> _Task objective_
All lines from the one with "Listes unifiées dans les" to the end of the listing below are to be transcribed exactly; both end lines are included, and no other lines are.

> _Provided data_
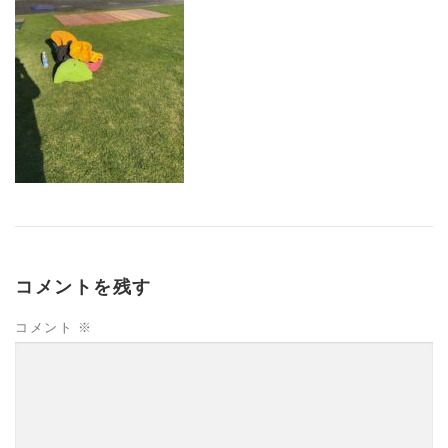
コメントを残す
コメント
※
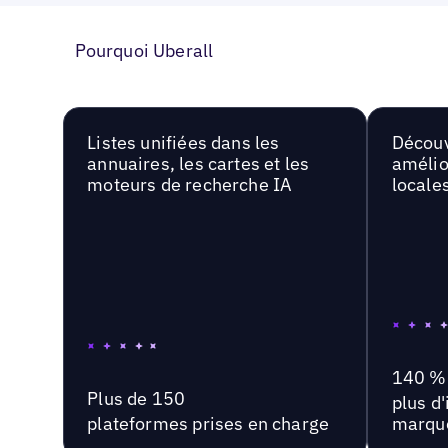
Pourquoi Uberall
Listes unifiées dans les
Découv
annuaires, les cartes et les
amélio
moteurs de recherche IA
locale
140 %
Plus de 150
plus d
plateformes prises en charge
marqu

> _Reply to the exercise_
Listes unifiées dans les
Découv
annuaires, les cartes et les
amélio
moteurs de recherche IA
locale
140 %
Plus de 150
plus d
plateformes prises en charge
marqu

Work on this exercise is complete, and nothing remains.